Das, was der Fachmann als Verbalerotik bezeichnet, mag reizend, sexy und auch spaßig sein, es bringt allerdings nicht wirklich gemeinsame Leidenschaften hervor, so wie ein richtiges Gespräch es tun würde.

In Bezug auf Sex klammern wir uns oft zu sehr an gesellschaftliche Normen. Keine*r möchte sich danach schuldig fühlen oder sich dreckig vorkommen. Auch das Dreckig-Sein selbst spielt sich meist in einem festgelegten Rahmen von Pornorealitäten und Hollywoodsex-Dimensionen ab. Wir meinen, bestimmte Dinge im Bett geil finden zu müssen und ausgewählte Praktiken als Geschenk mitzuliefern.
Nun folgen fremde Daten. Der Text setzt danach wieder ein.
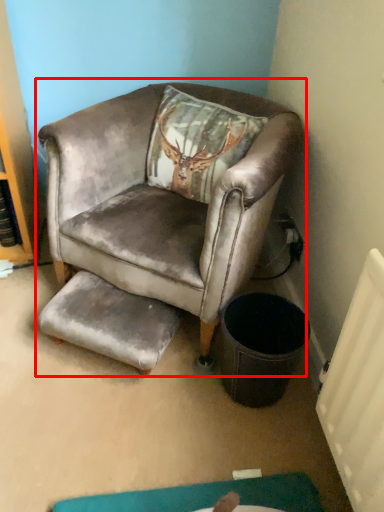 Question: Considering the relative positions of chair (annotated by the red box) and footrest in the image provided, where is chair (annotated by the red box) located with respect to the staircase?

Choices:
 (A) right
 (B) left

Answer: (A) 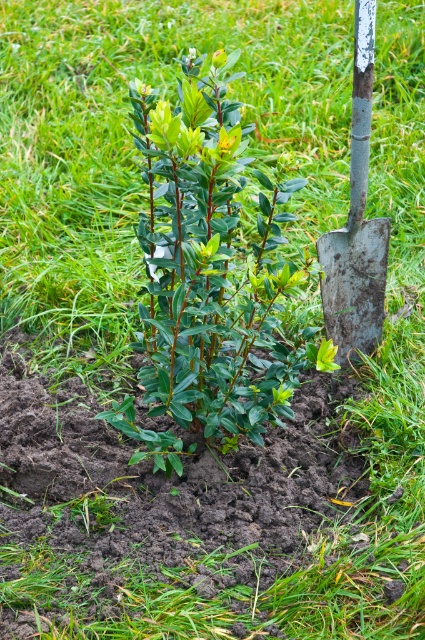 Question: Which point is closer to the camera?

Choices:
 (A) (354, 97)
 (B) (173, 380)

Answer: (B)

Question: Can you confirm if green glossy bush at center is wider than rusty metal shovel at right?

Choices:
 (A) no
 (B) yes

Answer: (B)

Question: Can you confirm if green glossy bush at center is positioned above rusty metal shovel at right?

Choices:
 (A) yes
 (B) no

Answer: (B)

Question: Among these objects, which one is farthest from the camera?

Choices:
 (A) rusty metal shovel at right
 (B) green glossy bush at center

Answer: (A)

Question: Which point is closer to the camera?

Choices:
 (A) rusty metal shovel at right
 (B) green glossy bush at center

Answer: (B)

Question: Is green glossy bush at center to the left of rusty metal shovel at right from the viewer's perspective?

Choices:
 (A) yes
 (B) no

Answer: (A)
Einfach von der Norm abweichen

Der Experte kritisiert unser Norm-Sex-Verhalten: Der Mann dringt in die Frau ein, der Sex dauert etwa drei bis fünfzehn Minuten, dann bekommt die Frau ihren Orgasmus, danach der Mann und fertig. "Das funktioniert jedoch bei den wenigsten Paaren. Viele Männer und Frauen kommen beim Koitus gar nicht zum Höhepunkt." warum also nichtmal kreativer sein? "Warum nimmt man nicht den Koitus als Vorspiel und verschafft einander danach einen Orgasmus? Das bedeutet in keinem Fall weniger Zärtlichkeit, nur mehr Zufriedenheit."

Guter Sex ist dann gut, wenn jeder Teilnehmer voll auf seine Kosten kommt.
Michael Petery, Sexualtherapeut

Je weiter wir uns vom Normsex-Konzept in unseren Köpfen entfernen, desto logischer wird es, dass wir über Wünsche und Fantasien im Bett sprechen. "Guter Sex ist dann gut, wenn jeder Teilnehmer voll auf seine Kosten kommt. Und das bedeutet, dass auf einen eingegangen wird", sagt Petery.

Gerade beim ersten Sex mit einer oder einem neuen Partner*in hat man riesige Erwartungen. "Das liegt daran, dass wir unsere eigenen Fantasien und Ideale auf den Partner projizieren und meinen, wir hätten unser optimales sexuelles Gegenstück gefunden." Solche Erwartungen führen aber häufig zu einer ziemlichen Enttäuschung.

Nicht nur eine Beziehung verändert sich, jeder Mensch entwickelt täglich neue Wünsche und Ideen, die ihn anmachen. "Die sexuelle Identität eines Menschen ist durch genetische Faktoren, persönliche Erfahrungen und kulturelle Hintergründe bedingt", sagt Petery. "Es ist nur logisch, dass sich die Vorstellungen und Bedürfnisse eines Menschen in sexueller Hinsicht ständig erweitern und verändern."

Deshalb sei es in jeder Art von Beziehung wichtig, mit der Zeit zu gehen und darüber zu sprechen, was man sich aktuell wünscht und wovon man träumt. "Viele meiner Klient*innen wissen auch nach jahrelangem Zusammenleben nicht, wovon der oder die Partner*in fantasiert und was er oder sie im Bett will", sagt Petery.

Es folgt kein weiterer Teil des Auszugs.